Extracted entries:
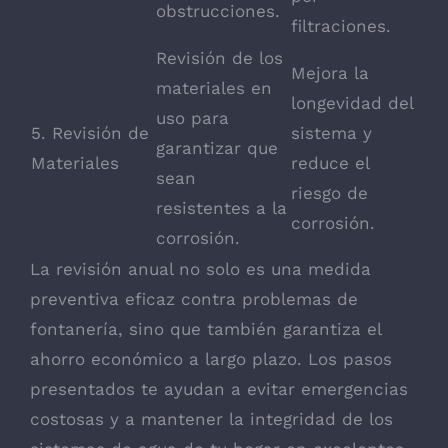
obstrucciones.
filtraciones.
Revisión de los
Mejora la
materiales en
longevidad del
uso para
5. Revisión de
sistema y
garantizar que
Materiales
reduce el
sean
riesgo de
resistentes a la
corrosión.
corrosión.
La revisión anual no solo es una medida
preventiva eficaz contra problemas de
fontanería, sino que también garantiza el
ahorro económico a largo plazo. Los pasos
presentados te ayudan a evitar emergencias
costosas y a mantener la integridad de los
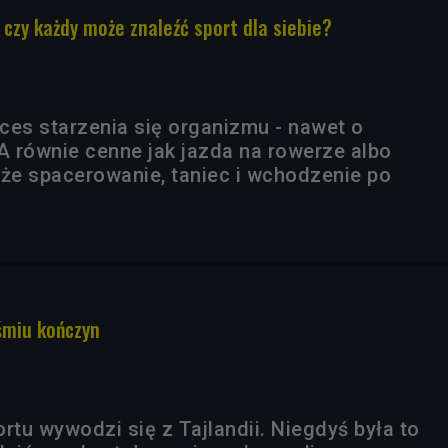
 czy każdy może znaleźć sport dla siebie?
ces starzenia się organizmu - nawet o
. A równie cenne jak jazda na rowerze albo
kże spacerowanie, taniec i wchodzenie po
śmiu kończyn
rtu wywodzi się z Tajlandii. Niegdyś była to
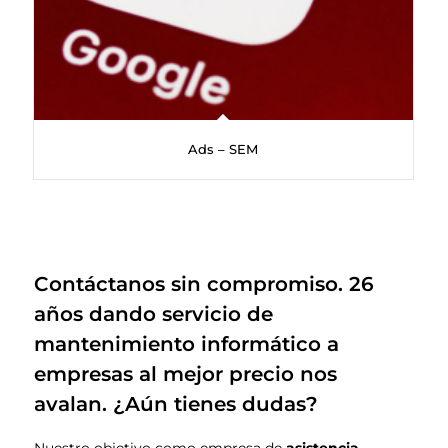
Ads – SEM
Contáctanos sin compromiso. 26
años dando servicio de
mantenimiento informático a
empresas al mejor precio nos
avalan. ¿Aún tienes dudas?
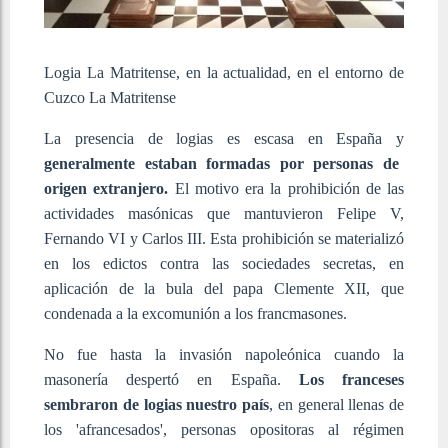
Logia La Matritense, en la actualidad, en el entorno de
Cuzco
La Matritense
La presencia de logias es escasa en España y
generalmente estaban formadas por personas de
origen extranjero.
El motivo era la prohibición de las
actividades masónicas que mantuvieron Felipe V,
Fernando VI y Carlos III. Esta prohibición se materializó
en los edictos contra las sociedades secretas, en
aplicación de la bula del papa Clemente XII, que
condenada a la excomunión a los francmasones.
No fue hasta la invasión napoleónica cuando la
masonería despertó en España.
Los franceses
sembraron de logias nuestro país
, en general llenas de
los 'afrancesados', personas opositoras al régimen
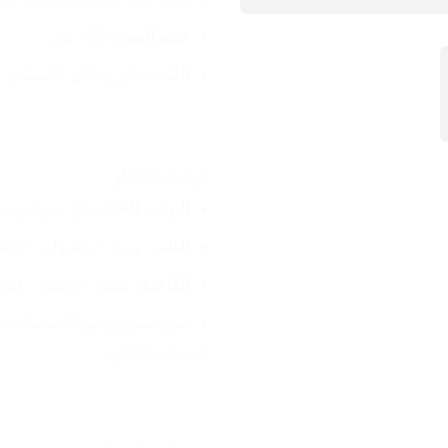
حجم العبوة:
 100 مل
الفئة
: عطر رجالي كلاسيكي 
تركيبة العطر:
النوتات العليا: 
تفاح – برغموت 
القلب
: وردة – باتشولي – خش
القاعدة
: مسك – فانيليا – لبدا
ثابتة في الذاكرة.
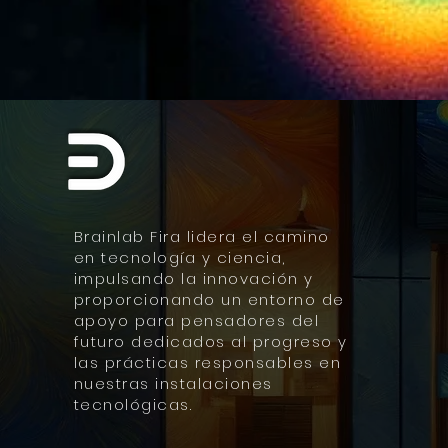
Brainlab Fira lidera el camino
en tecnología y ciencia,
impulsando la innovación y
proporcionando un entorno de
apoyo para pensadores del
futuro dedicados al progreso y
las prácticas responsables en
nuestras instalaciones
tecnológicas.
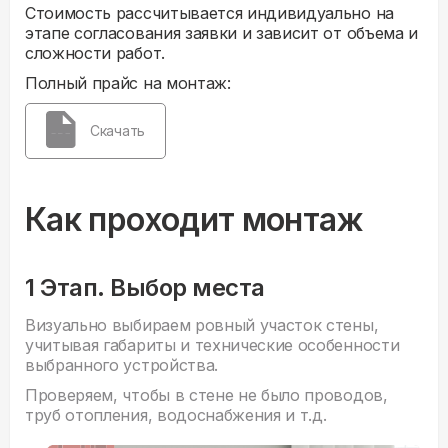
Стоимость рассчитывается индивидуально на
этапе согласования заявки и зависит от объема и
сложности работ.
Полный прайс на монтаж:
Скачать
Как проходит монтаж
1 Этап. Выбор места
Визуально выбираем ровный участок стены,
учитывая габариты и технические особенности
выбранного устройства.
Проверяем, чтобы в стене не было проводов,
труб отопления, водоснабжения и т.д.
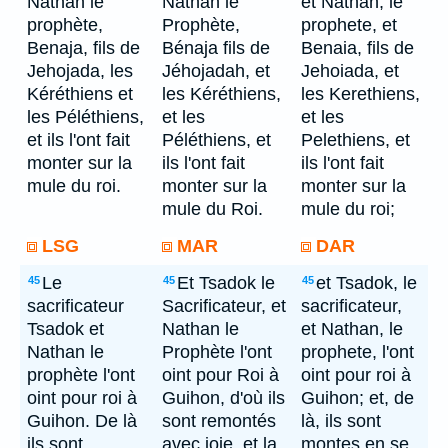
Nathan le
Nathan le
et Nathan, le
prophète,
Prophète,
prophete, et
Benaja, fils de
Bénaja fils de
Benaia, fils de
Jehojada, les
Jéhojadah, et
Jehoiada, et
Kéréthiens et
les Kéréthiens,
les Kerethiens,
les Péléthiens,
et les
et les
et ils l'ont fait
Péléthiens, et
Pelethiens, et
monter sur la
ils l'ont fait
ils l'ont fait
mule du roi.
monter sur la
monter sur la
mule du Roi.
mule du roi;
LSG
MAR
DAR
Le
Et Tsadok le
et Tsadok, le
45
45
45
sacrificateur
Sacrificateur, et
sacrificateur,
Tsadok et
Nathan le
et Nathan, le
Nathan le
Prophète l'ont
prophete, l'ont
prophète l'ont
oint pour Roi à
oint pour roi à
oint pour roi à
Guihon, d'où ils
Guihon; et, de
Guihon. De là
sont remontés
là, ils sont
ils sont
avec joie, et la
montes en se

Prompt: Retype the records above exactly. Leave the pictures out.

Response area:
obstrucciones.
filtraciones.
Revisión de los
Mejora la
materiales en
longevidad del
uso para
5. Revisión de
sistema y
garantizar que
Materiales
reduce el
sean
riesgo de
resistentes a la
corrosión.
corrosión.
La revisión anual no solo es una medida
preventiva eficaz contra problemas de
fontanería, sino que también garantiza el
ahorro económico a largo plazo. Los pasos
presentados te ayudan a evitar emergencias
costosas y a mantener la integridad de los
 czy każdy może znaleźć sport dla siebie?
ces starzenia się organizmu - nawet o
. A równie cenne jak jazda na rowerze albo
kże spacerowanie, taniec i wchodzenie po
śmiu kończyn
rtu wywodzi się z Tajlandii. Niegdyś była to
Ads – SEM
Contáctanos sin compromiso. 26
años dando servicio de
mantenimiento informático a
empresas al mejor precio nos
avalan. ¿Aún tienes dudas?
Logia La Matritense, en la actualidad, en el entorno de
Cuzco
La Matritense
La presencia de logias es escasa en España y
generalmente estaban formadas por personas de
origen extranjero.
El motivo era la prohibición de las
actividades masónicas que mantuvieron Felipe V,
Fernando VI y Carlos III. Esta prohibición se materializó
en los edictos contra las sociedades secretas, en
aplicación de la bula del papa Clemente XII, que
condenada a la excomunión a los francmasones.
No fue hasta la invasión napoleónica cuando la
masonería despertó en España.
Los franceses
sembraron de logias nuestro país
, en general llenas de
los 'afrancesados', personas opositoras al régimen
حجم العبوة:
 100 مل
الفئة
: عطر رجالي كلاسيكي 
تركيبة العطر:
النوتات العليا: 
تفاح – برغموت 
القلب
: وردة – باتشولي – خش
القاعدة
: مسك – فانيليا – لبدا
ثابتة في الذاكرة.
Brainlab Fira lidera el camino
en tecnología y ciencia,
impulsando la innovación y
proporcionando un entorno de
apoyo para pensadores del
futuro dedicados al progreso y
las prácticas responsables en
nuestras instalaciones
tecnológicas.
Стоимость рассчитывается индивидуально на
этапе согласования заявки и зависит от объема и
сложности работ.
Полный прайс на монтаж:
Скачать
Как проходит монтаж
1 Этап. Выбор места
Визуально выбираем ровный участок стены,
учитывая габариты и технические особенности
выбранного устройства.
Проверяем, чтобы в стене не было проводов,
труб отопления, водоснабжения и т.д.
Nathan le
Nathan le
et Nathan, le
prophète,
Prophète,
prophete, et
Benaja, fils de
Bénaja fils de
Benaia, fils de
Jehojada, les
Jéhojadah, et
Jehoiada, et
Kéréthiens et
les Kéréthiens,
les Kerethiens,
les Péléthiens,
et les
et les
et ils l'ont fait
Péléthiens, et
Pelethiens, et
monter sur la
ils l'ont fait
ils l'ont fait
mule du roi.
monter sur la
monter sur la
mule du Roi.
mule du roi;
LSG
MAR
DAR
Le
Et Tsadok le
et Tsadok, le
45
45
45
sacrificateur
Sacrificateur, et
sacrificateur,
Tsadok et
Nathan le
et Nathan, le
Nathan le
Prophète l'ont
prophete, l'ont
prophète l'ont
oint pour Roi à
oint pour roi à
oint pour roi à
Guihon, d'où ils
Guihon; et, de
Guihon. De là
sont remontés
là, ils sont
ils sont
avec joie, et la
montes en se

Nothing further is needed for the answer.